* [EXERCISE DESCRIPTION] Although the entries contain pictures, the copy should hold only their exact text.

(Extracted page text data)
※

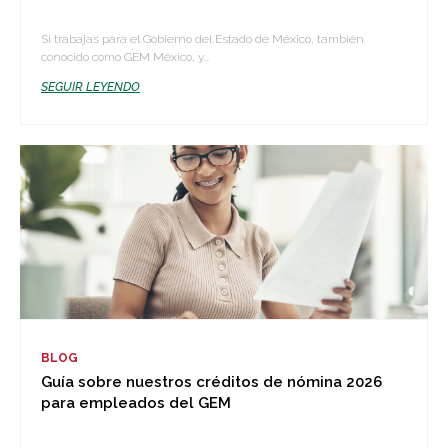
Si trabajas para el Gobierno del Estado de México, también
conocido como GEM México, y...
SEGUIR LEYENDO
BLOG
Guía sobre nuestros créditos de nómina 2026
para empleados del GEM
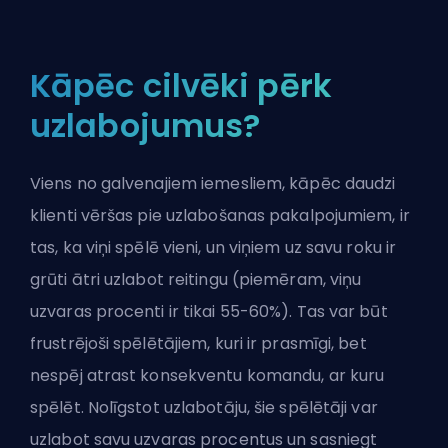
Kāpēc cilvēki pērk
uzlabojumus?
Viens no galvenajiem iemesliem, kāpēc daudzi
klienti vēršas pie
uzlabošanas pakalpojumiem
, ir
tas, ka viņi spēlē vieni, un viņiem uz savu roku ir
grūti ātri uzlabot reitingu (piemēram, viņu
uzvaras procenti ir tikai 55-60%). Tas var būt
frustrējoši spēlētājiem, kuri ir prasmīgi, bet
nespēj atrast konsekventu komandu, ar kuru
spēlēt. Nolīgstot
uzlabotāju
, šie spēlētāji var
uzlabot savu uzvaras procentus un sasniegt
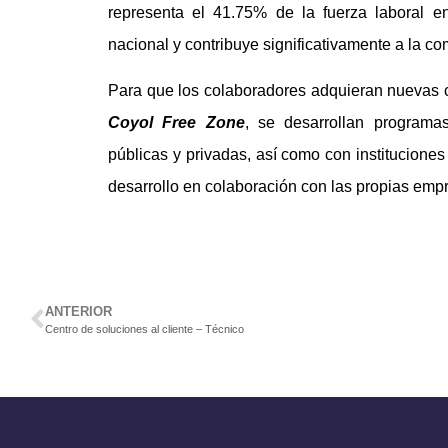
representa el 41.75% de la fuerza laboral en
nacional y contribuye significativamente a la com
Para que los colaboradores adquieran nuevas 
Coyol Free Zone
, se desarrollan programa
públicas y privadas, así como con instituciones
desarrollo en colaboración con las propias emp
ANTERIOR
Centro de soluciones al cliente – Técnico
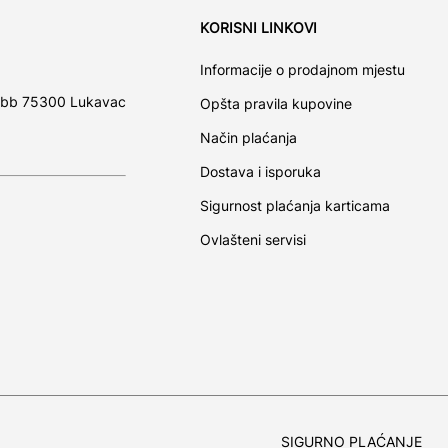
KORISNI LINKOVI
Informacije o prodajnom mjestu
 bb 75300 Lukavac
Opšta pravila kupovine
Način plaćanja
Dostava i isporuka
Sigurnost plaćanja karticama
Ovlašteni servisi
SIGURNO PLAĆANJE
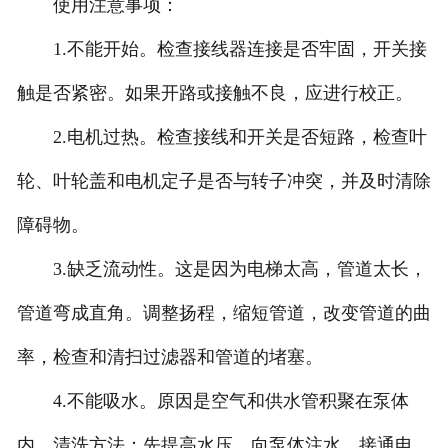
使用注意事项：
1.不能开始。检查接线器连接是否牢固，开关接
触是否紧密。如果开路或接触不良，应进行校正。
2.电机过热。检查接线和开关是否短路，检查叶
轮、叶轮盖和电机定子是否与转子冲突，并及时清除
障碍物。
3.缺乏流动性。这是因为电梯太高，管道太长，
管道弯成直角。调整扬程，缩短管道，改变管道的曲
率，检查和清扫过滤器和管道的堵塞。
4.不能吸水。原因是空气和供水管积聚在泵体
内。清洗方法：先提高水压，向泵体注水，接通电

※

* [EXERCISE RESPONSE]
Si trabajas para el Gobierno del Estado de México, también
conocido como GEM México, y...
SEGUIR LEYENDO
BLOG
Guía sobre nuestros créditos de nómina 2026
para empleados del GEM
Kāpēc cilvēki pērk
uzlabojumus?
Viens no galvenajiem iemesliem, kāpēc daudzi
klienti vēršas pie
uzlabošanas pakalpojumiem
, ir
tas, ka viņi spēlē vieni, un viņiem uz savu roku ir
grūti ātri uzlabot reitingu (piemēram, viņu
uzvaras procenti ir tikai 55-60%). Tas var būt
frustrējoši spēlētājiem, kuri ir prasmīgi, bet
nespēj atrast konsekventu komandu, ar kuru
spēlēt. Nolīgstot
uzlabotāju
, šie spēlētāji var
uzlabot savu uzvaras procentus un sasniegt
representa el 41.75% de la fuerza laboral en
nacional y contribuye significativamente a la com
Para que los colaboradores adquieran nuevas 
Coyol Free Zone
, se desarrollan programa
públicas y privadas, así como con instituciones
desarrollo en colaboración con las propias emp
ANTERIOR
Centro de soluciones al cliente – Técnico
KORISNI LINKOVI
Informacije o prodajnom mjestu
 bb 75300 Lukavac
Opšta pravila kupovine
Način plaćanja
Dostava i isporuka
Sigurnost plaćanja karticama
Ovlašteni servisi
SIGURNO PLAĆANJE
使用注意事项：
1.不能开始。检查接线器连接是否牢固，开关接
触是否紧密。如果开路或接触不良，应进行校正。
2.电机过热。检查接线和开关是否短路，检查叶
轮、叶轮盖和电机定子是否与转子冲突，并及时清除
障碍物。
3.缺乏流动性。这是因为电梯太高，管道太长，
管道弯成直角。调整扬程，缩短管道，改变管道的曲
率，检查和清扫过滤器和管道的堵塞。
4.不能吸水。原因是空气和供水管积聚在泵体
内。清洗方法：先提高水压，向泵体注水，接通电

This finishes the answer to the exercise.